Saved entries
========================
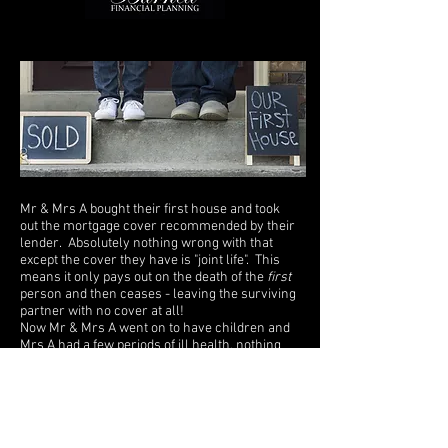
Mr & Mrs A bought their first house and took
out the mortgage cover recommended by their
lender. Absolutely nothing wrong with that
except the cover they have is "joint life". This
means it only pays out on the death of the
first
person and then ceases - leaving the surviving
partner with no cover at all!
Now Mr & Mrs A went on to have children and
Mrs A had a few periods of ill health, nothing
serious of course, just wear and tear and the
riggers of raising children! However, now that
she's a little bit older with some minor medical
history to report, any insurance she takes later
in life is likely to be far more expensive,
perhaps so much so she isn't able to afford it.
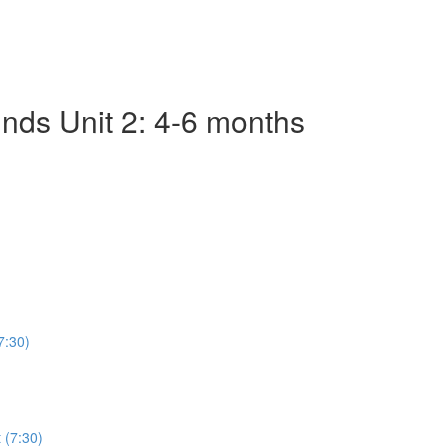
nds Unit 2: 4-6 months
7:30)
 (7:30)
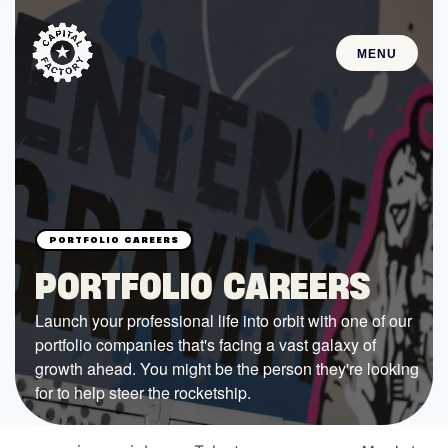
MENU
STARTUPS
Join the Community
Browse the Startups
Browse the Mentors
PORTFOLIO CAREERS
Job Opportunities
Launch your professional life into orbit with one of our
portfolio companies that's facing a vast galaxy of
FUNDING
growth ahead. You might be the person they're looking
All Access Fund
for to help steer the rocketship.
Texas Fund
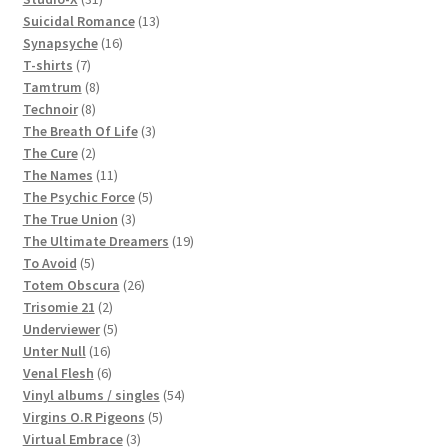
products
13
Suicidal Romance
13
16
products
Synapsyche
16
7
products
T-shirts
7
products
8
Tamtrum
8
8
products
Technoir
8
products
3
The Breath Of Life
3
2
products
The Cure
2
products
11
The Names
11
products
5
The Psychic Force
5
3
products
The True Union
3
products
19
The Ultimate Dreamers
19
5
products
To Avoid
5
products
26
Totem Obscura
26
2
products
Trisomie 21
2
products
5
Underviewer
5
16
products
Unter Null
16
products
6
Venal Flesh
6
products
54
Vinyl albums / singles
54
5
products
Virgins O.R Pigeons
5
3
products
Virtual Embrace
3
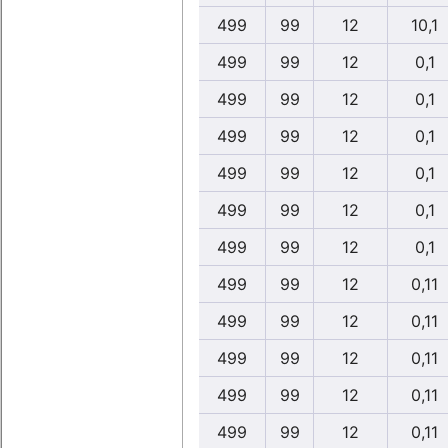
499
99
12
10,1
499
99
12
0,1
499
99
12
0,1
499
99
12
0,1
499
99
12
0,1
499
99
12
0,1
499
99
12
0,1
499
99
12
0,11
499
99
12
0,11
499
99
12
0,11
499
99
12
0,11
499
99
12
0,11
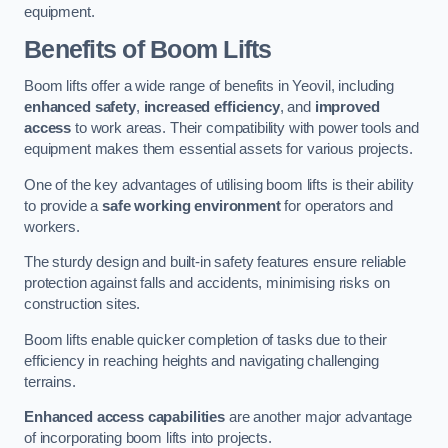
equipment.
Benefits of Boom Lifts
Boom lifts offer a wide range of benefits in Yeovil, including
enhanced safety
,
increased efficiency
, and
improved
access
to work areas. Their compatibility with power tools and
equipment makes them essential assets for various projects.
One of the key advantages of utilising boom lifts is their ability
to provide a
safe working environment
for operators and
workers.
The sturdy design and built-in safety features ensure reliable
protection against falls and accidents, minimising risks on
construction sites.
Boom lifts enable quicker completion of tasks due to their
efficiency in reaching heights and navigating challenging
terrains.
Enhanced access capabilities
are another major advantage
of incorporating boom lifts into projects.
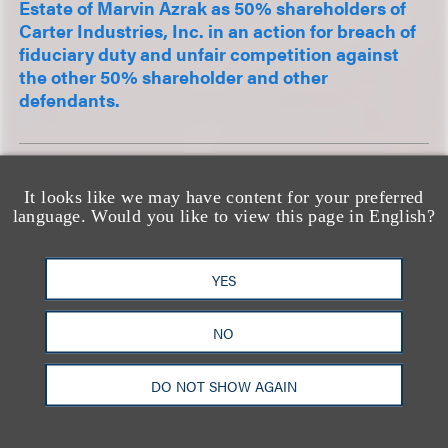
Estate of Marvin Azrak as 50% shareholders of
Carter Industries, Inc. in an action for breach of
fiduciary duty and unfair competition against
the other 50% shareholder and other
defendants.
Represented leading cinema operator in
It looks like we may have content for your preferred
numerous Covid-19-related unlawful detainer
language. Would you like to view this page in English?
actions throughout California; in late 2020,
obtained trial court judgment finding
performance of the lease – showing movies,
YES
commercially – was made ...
NO
DO NOT SHOW AGAIN
查看更多经验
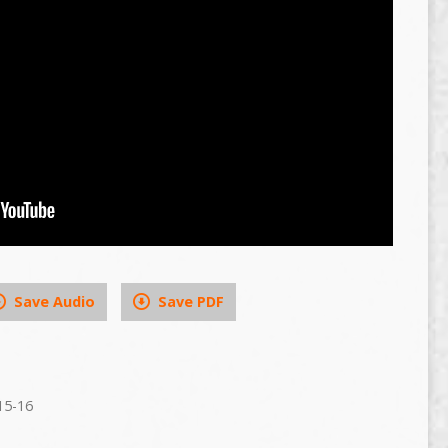
Save Audio
Save PDF
15-16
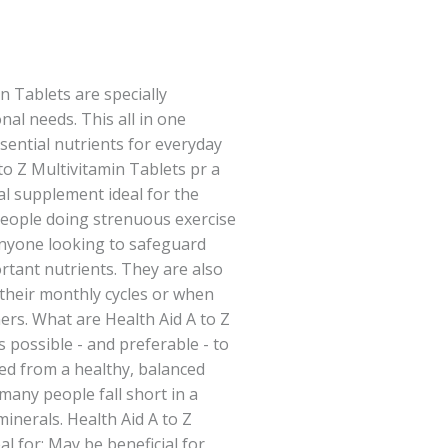
n Tablets are specially
nal needs. This all in one
ential nutrients for everyday
 to Z Multivitamin Tablets pr a
l supplement ideal for the
people doing strenuous exercise
anyone looking to safeguard
rtant nutrients. They are also
their monthly cycles or when
rs. What are Health Aid A to Z
s possible - and preferable - to
ded from a healthy, balanced
many people fall short in a
minerals. Health Aid A to Z
al for: May be beneficial for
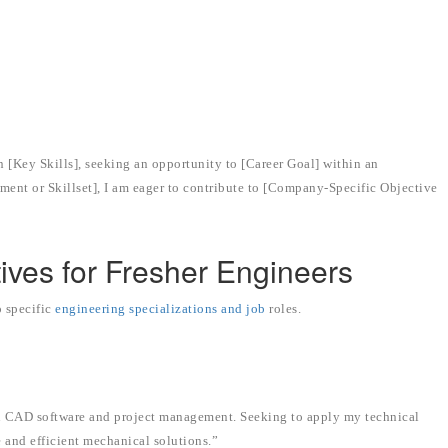
.”
 [Key Skills], seeking an opportunity to [Career Goal] within an
ent or Skillset], I am eager to contribute to [Company-Specific Objective
ives for Fresher Engineers
o specific
engineering specializations and job
roles.
in CAD software and project management. Seeking to apply my technical
 and efficient mechanical solutions.”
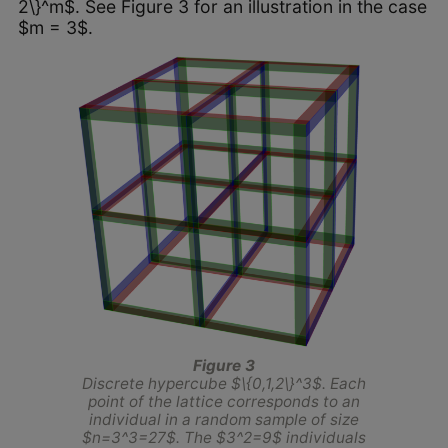
2\}^m$. See Figure 3 for an illustration in the case
$m = 3$.
Figure 3
Discrete hypercube $\{0,1,2\}^3$. Each
point of the lattice corresponds to an
individual in a random sample of size
$n=3^3=27$. The $3^2=9$ individuals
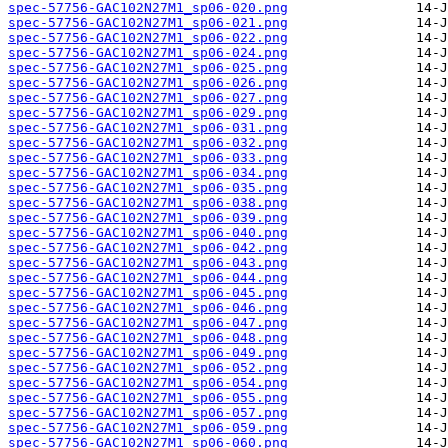
spec-57756-GAC102N27M1_sp06-020.png
spec-57756-GAC102N27M1_sp06-021.png
spec-57756-GAC102N27M1_sp06-022.png
spec-57756-GAC102N27M1_sp06-024.png
spec-57756-GAC102N27M1_sp06-025.png
spec-57756-GAC102N27M1_sp06-026.png
spec-57756-GAC102N27M1_sp06-027.png
spec-57756-GAC102N27M1_sp06-029.png
spec-57756-GAC102N27M1_sp06-031.png
spec-57756-GAC102N27M1_sp06-032.png
spec-57756-GAC102N27M1_sp06-033.png
spec-57756-GAC102N27M1_sp06-034.png
spec-57756-GAC102N27M1_sp06-035.png
spec-57756-GAC102N27M1_sp06-038.png
spec-57756-GAC102N27M1_sp06-039.png
spec-57756-GAC102N27M1_sp06-040.png
spec-57756-GAC102N27M1_sp06-042.png
spec-57756-GAC102N27M1_sp06-043.png
spec-57756-GAC102N27M1_sp06-044.png
spec-57756-GAC102N27M1_sp06-045.png
spec-57756-GAC102N27M1_sp06-046.png
spec-57756-GAC102N27M1_sp06-047.png
spec-57756-GAC102N27M1_sp06-048.png
spec-57756-GAC102N27M1_sp06-049.png
spec-57756-GAC102N27M1_sp06-052.png
spec-57756-GAC102N27M1_sp06-054.png
spec-57756-GAC102N27M1_sp06-055.png
spec-57756-GAC102N27M1_sp06-057.png
spec-57756-GAC102N27M1_sp06-059.png
spec-57756-GAC102N27M1_sp06-060.png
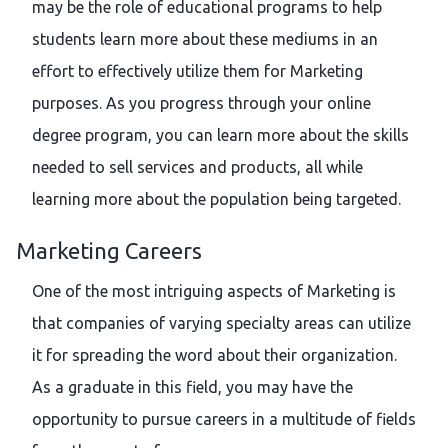
may be the role of educational programs to help
students learn more about these mediums in an
effort to effectively utilize them for Marketing
purposes. As you progress through your online
degree program, you can learn more about the skills
needed to sell services and products, all while
learning more about the population being targeted.
Marketing Careers
One of the most intriguing aspects of Marketing is
that companies of varying specialty areas can utilize
it for spreading the word about their organization.
As a graduate in this field, you may have the
opportunity to pursue careers in a multitude of fields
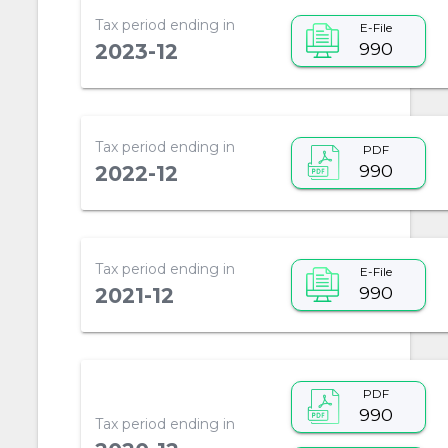
Tax period ending in
E-File
990
2023-12
Tax period ending in
PDF
990
2022-12
Tax period ending in
E-File
990
2021-12
PDF
990
Tax period ending in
========================
[About this task] Leaving the pictures aside, output each entry above exactly as written.

[Result of the task]
Mr & Mrs A bought their first house and took
out the mortgage cover recommended by their
lender. Absolutely nothing wrong with that
except the cover they have is "joint life". This
means it only pays out on the death of the
first
person and then ceases - leaving the surviving
partner with no cover at all!
Now Mr & Mrs A went on to have children and
Mrs A had a few periods of ill health, nothing
serious of course, just wear and tear and the
riggers of raising children! However, now that
she's a little bit older with some minor medical
history to report, any insurance she takes later
in life is likely to be far more expensive,
perhaps so much so she isn't able to afford it.
nds Unit 2: 4-6 months
7:30)
 (7:30)
MENU
STARTUPS
Join the Community
Browse the Startups
Browse the Mentors
PORTFOLIO CAREERS
Job Opportunities
Launch your professional life into orbit with one of our
portfolio companies that's facing a vast galaxy of
FUNDING
growth ahead. You might be the person they're looking
All Access Fund
for to help steer the rocketship.
Texas Fund
products
13
Suicidal Romance
13
16
products
Synapsyche
16
7
products
T-shirts
7
products
8
Tamtrum
8
8
products
Technoir
8
products
3
The Breath Of Life
3
2
products
The Cure
2
products
11
The Names
11
products
5
The Psychic Force
5
3
products
The True Union
3
products
19
The Ultimate Dreamers
19
5
products
To Avoid
5
products
26
Totem Obscura
26
2
products
Trisomie 21
2
products
5
Underviewer
5
16
products
Unter Null
16
products
6
Venal Flesh
6
products
54
Vinyl albums / singles
54
5
products
Virgins O.R Pigeons
5
3
products
Virtual Embrace
3
499
99
12
10,1
499
99
12
0,1
499
99
12
0,1
499
99
12
0,1
499
99
12
0,1
499
99
12
0,1
499
99
12
0,1
499
99
12
0,11
499
99
12
0,11
499
99
12
0,11
499
99
12
0,11
499
99
12
0,11
equipment.
Benefits of Boom Lifts
Boom lifts offer a wide range of benefits in Yeovil, including
enhanced safety
,
increased efficiency
, and
improved
access
to work areas. Their compatibility with power tools and
equipment makes them essential assets for various projects.
One of the key advantages of utilising boom lifts is their ability
to provide a
safe working environment
for operators and
workers.
The sturdy design and built-in safety features ensure reliable
protection against falls and accidents, minimising risks on
construction sites.
Boom lifts enable quicker completion of tasks due to their
efficiency in reaching heights and navigating challenging
terrains.
Enhanced access capabilities
are another major advantage
of incorporating boom lifts into projects.
Estate of Marvin Azrak as 50% shareholders of
Carter Industries, Inc. in an action for breach of
fiduciary duty and unfair competition against
the other 50% shareholder and other
defendants.
Represented leading cinema operator in
It looks like we may have content for your preferred
numerous Covid-19-related unlawful detainer
language. Would you like to view this page in English?
actions throughout California; in late 2020,
obtained trial court judgment finding
performance of the lease – showing movies,
YES
commercially – was made ...
NO
DO NOT SHOW AGAIN
查看更多经验
Save Audio
Save PDF
15-16
n Tablets are specially
nal needs. This all in one
ential nutrients for everyday
 to Z Multivitamin Tablets pr a
l supplement ideal for the
people doing strenuous exercise
anyone looking to safeguard
rtant nutrients. They are also
their monthly cycles or when
rs. What are Health Aid A to Z
s possible - and preferable - to
ded from a healthy, balanced
many people fall short in a
minerals. Health Aid A to Z
al for: May be beneficial for
.”
 [Key Skills], seeking an opportunity to [Career Goal] within an
ent or Skillset], I am eager to contribute to [Company-Specific Objective
ives for Fresher Engineers
o specific
engineering specializations and job
roles.
in CAD software and project management. Seeking to apply my technical
 and efficient mechanical solutions.”
2\}^m$. See Figure 3 for an illustration in the case
$m = 3$.
Figure 3
Discrete hypercube $\{0,1,2\}^3$. Each
point of the lattice corresponds to an
individual in a random sample of size
$n=3^3=27$. The $3^2=9$ individuals
spec-57756-GAC102N27M1_sp06-020.png
spec-57756-GAC102N27M1_sp06-021.png
spec-57756-GAC102N27M1_sp06-022.png
spec-57756-GAC102N27M1_sp06-024.png
spec-57756-GAC102N27M1_sp06-025.png
spec-57756-GAC102N27M1_sp06-026.png
spec-57756-GAC102N27M1_sp06-027.png
spec-57756-GAC102N27M1_sp06-029.png
spec-57756-GAC102N27M1_sp06-031.png
spec-57756-GAC102N27M1_sp06-032.png
spec-57756-GAC102N27M1_sp06-033.png
spec-57756-GAC102N27M1_sp06-034.png
spec-57756-GAC102N27M1_sp06-035.png
spec-57756-GAC102N27M1_sp06-038.png
spec-57756-GAC102N27M1_sp06-039.png
spec-57756-GAC102N27M1_sp06-040.png
spec-57756-GAC102N27M1_sp06-042.png
spec-57756-GAC102N27M1_sp06-043.png
spec-57756-GAC102N27M1_sp06-044.png
spec-57756-GAC102N27M1_sp06-045.png
spec-57756-GAC102N27M1_sp06-046.png
spec-57756-GAC102N27M1_sp06-047.png
spec-57756-GAC102N27M1_sp06-048.png
spec-57756-GAC102N27M1_sp06-049.png
spec-57756-GAC102N27M1_sp06-052.png
spec-57756-GAC102N27M1_sp06-054.png
spec-57756-GAC102N27M1_sp06-055.png
spec-57756-GAC102N27M1_sp06-057.png
spec-57756-GAC102N27M1_sp06-059.png
spec-57756-GAC102N27M1_sp06-060.png
may be the role of educational programs to help
students learn more about these mediums in an
effort to effectively utilize them for Marketing
purposes. As you progress through your online
degree program, you can learn more about the skills
needed to sell services and products, all while
learning more about the population being targeted.
Marketing Careers
One of the most intriguing aspects of Marketing is
that companies of varying specialty areas can utilize
it for spreading the word about their organization.
As a graduate in this field, you may have the
opportunity to pursue careers in a multitude of fields
Tax period ending in
E-File
990
2023-12
Tax period ending in
PDF
990
2022-12
Tax period ending in
E-File
990
2021-12
PDF
990
Tax period ending in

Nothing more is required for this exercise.